Developing for the Fediverse, users complain about bugs in all kinds of obscure web browsers. As a developer, it's endlessly frustrating.

Why can't you just use a normal web browser like a normal person? Despite my efforts to bring normies to the Fediverse, the userbase is still primarily a bunch of nerds. Then they act like it's my fault they're using a web browser nobody's ever heard of.

Front-end development with Webpack, ServiceWorkers, intersection observers, and block formatting contexts, has become increasingly complicated. The driving force behind much of these efforts is Google. And as much as I hate big tech monopolies, it's really just easier when everyone uses their product (the open-source version, Chromium, of course).

Instead I get bug reports from users of Pale Moon, Bromite, and Brave. In theory these "just Chromium forks" should work, but they don't. Pale Moon borked my CSS, Bromite crashed my whole website, and Brave logged out all my users when it broke localStorage in an update. As a developer I wish we had more stability.

Brave broke authentication on my website.

But freedom of choice is what made the web beautiful to begin with. It's what draws me to the Fediverse and compels me to keep building it every day. I realize that Fediverse users are attracted to alternative browsers for a reason.

The 2020 cryptocurrency boom lead me to take another look at Brave. Brave integrated Ethereum into the browser itself, and it will actually pay you to use the browser. This very scheme is what propelled PayPal into internet stardom.

Brave's new tab page, an ad, and 3.4 BAT of earnings this month.

As I used Brave, it started to become clear what their vision actually is. Anyone can start a website on the internet, but it costs money. Most websites eventually die, while a small few become extraordinarily rich. It's not because small websites don't provide value; it's because there are barriers to monetization.

The internet has a money problem, and Brave is trying to solve it. Brave allows you to send money to any website through the web browser. That's right, you can send money to a domain name.

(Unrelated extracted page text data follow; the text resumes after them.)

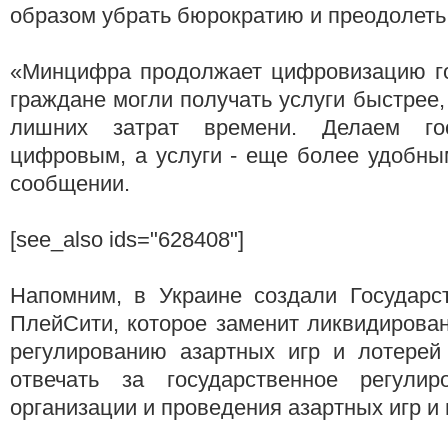
образом убрать бюрократию и преодолеть
«Минцифра продолжает цифровизацию го
граждане могли получать услуги быстрее,
лишних затрат времени. Делаем го
цифровым, а услуги - еще более удобным
сообщении.
[see_also ids="628408"]
Напомним, в Украине создали Государст
ПлейСити, которое заменит ликвидирова
регулированию азартных игр и лотерей
отвечать за государственное регули
организации и проведения азартных игр и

We're talking about recurring payments similar to Patreon, but through the browser itself. Website owners will have to go through Brave's centralized service to claim the donations, but it's a fantastic concept. Imagine being able to start a dinky homegrown website — like say, a Fediverse server — and having the hosting costs already covered just because enough Brave users visit your website.

Sending funds to my website in Brave.

In my 3 months of using Brave, I've received a little over $20. It's not a get rich quick scheme, but it's certainly not nothing. And I want to emphasize that if all my users used Brave, I would receive a lot more. Brave pays users to view unobtrusive ads, then automatically distributes a fraction of their earnings to the websites that user visits most. This means more Brave users = higher payouts to independent websites like mine.

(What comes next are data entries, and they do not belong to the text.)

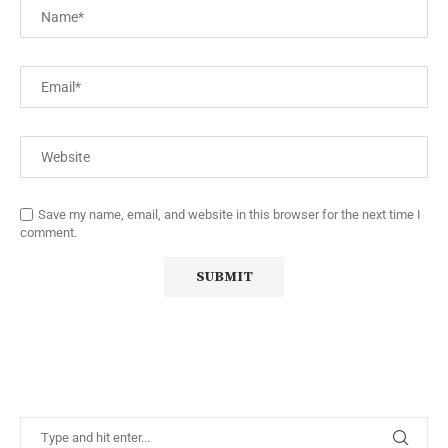
Save my name, email, and website in this browser for the next time I
comment.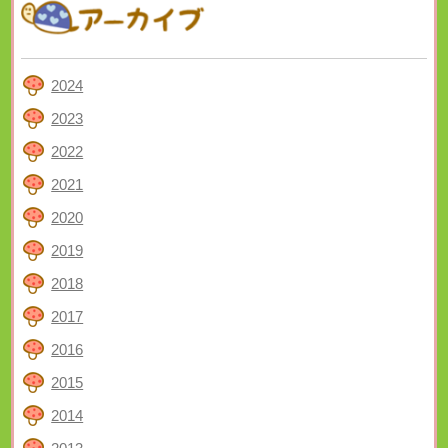
2024
2023
2022
2021
2020
2019
2018
2017
2016
2015
2014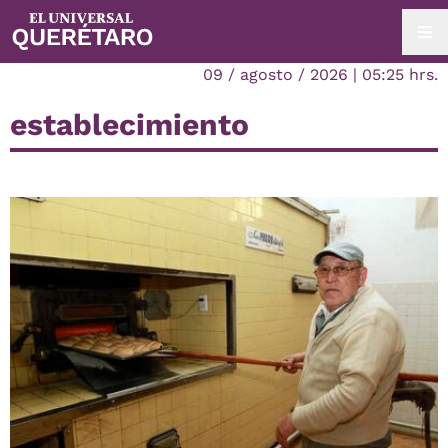
09 / agosto / 2026 | 05:25 hrs.
establecimiento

Brave's payout after just 3 months of use.

The beauty of this model is that it's also sustainable for Brave. Brave makes money, users make money, independent websites make money, and everyone wins.

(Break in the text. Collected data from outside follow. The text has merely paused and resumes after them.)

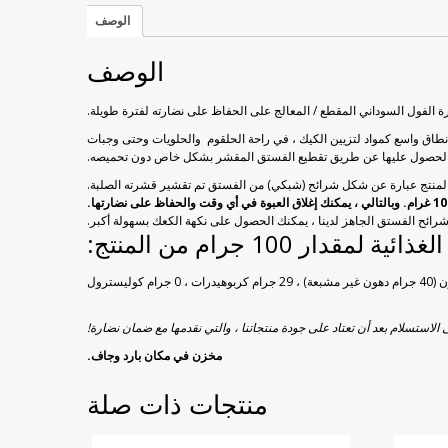
الوصف
الوصف
درة الفول السوداني المقطع / المعالج على الحفاظ على نضارته لفترة طويلة.
نطاق واسع كمواد لتزيين الكيك ، في راحة الحلقوم والحلويات وحتى وجبات
تم الحصول عليها عن طريق تقطيع الفستق المقشر بشكل خاص دون تحميصه.
شرائح الفستق الجاهز لدينا ، يمكنك الحصول على نكهة الكعك بسهولة أكبر.
ئية لمقدار 100 جرام من المنتج:
 الاستسلام بعد أن تعتاد على جودة منتجاتنا ، والتي نقدمها مع ضمان نضارة!
مخزن في مكان بارد وجاف.
منتجات ذات صلة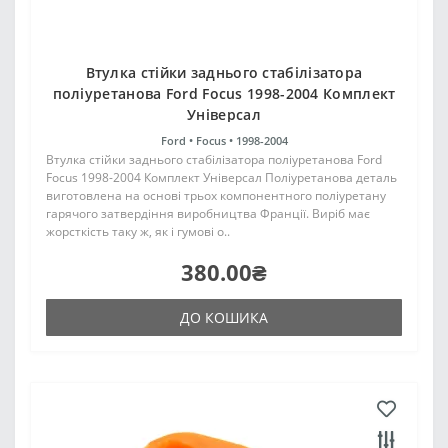
Втулка стійки заднього стабілізатора
поліуретанова Ford Focus 1998-2004 Комплект
Універсал
Ford •
Focus •
1998-2004
Втулка стійки заднього стабілізатора поліуретанова Ford
Focus 1998-2004 Комплект Універсал Поліуретанова деталь
виготовлена на основі трьох компонентного поліуретану
гарячого затвердіння виробництва Франції. Виріб має
жорсткість таку ж, як і гумові о..
380.00₴
ДО КОШИКА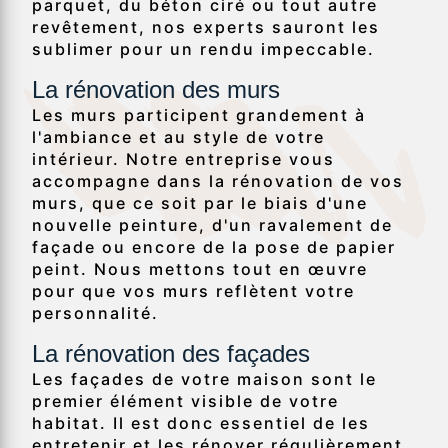
parquet, du béton ciré ou tout autre
revêtement, nos experts sauront les
sublimer pour un rendu impeccable.
La rénovation des murs
Les murs participent grandement à
l'ambiance et au style de votre
intérieur. Notre entreprise vous
accompagne dans la rénovation de vos
murs, que ce soit par le biais d'une
nouvelle peinture, d'un ravalement de
façade ou encore de la pose de papier
peint. Nous mettons tout en œuvre
pour que vos murs reflètent votre
personnalité.
La rénovation des façades
Les façades de votre maison sont le
premier élément visible de votre
habitat. Il est donc essentiel de les
entretenir et les rénover régulièrement.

This is an incredible innovation, and it's not Brave's only one. They also have native support for websites served over IPFS, Tor, and even blockchain domains such as ENS (Ethereum Name Service). In the fight against online censorship, DNS is a squeaky wheel, and blockchain domains are the answer.

Brave is literally paving the way towards the future of the internet. The importance of blockchain domains cannot be overstated. It opens the door to a whole new online world where users are in control, but people simply cannot access it unless browsers add support. If Brave became the most popular web browser, the problem of DNS censorship would be solved almost overnight.

These are things Google cannot or will not support. It simply isn't in their business model. Our only hope for internet freedom is in alternative browsers like Brave. So while the bugs frustrate me, it is something I can accept. After all, the browser is literally paying me — a compromise for my patience. In the fight for internet freedom, it couldn't be more clear who is on our side.

So to all the alternate web browsers out there: fuck you, and I love you. My love far outweighs my frustration. So keep up the great work. You're our only hope!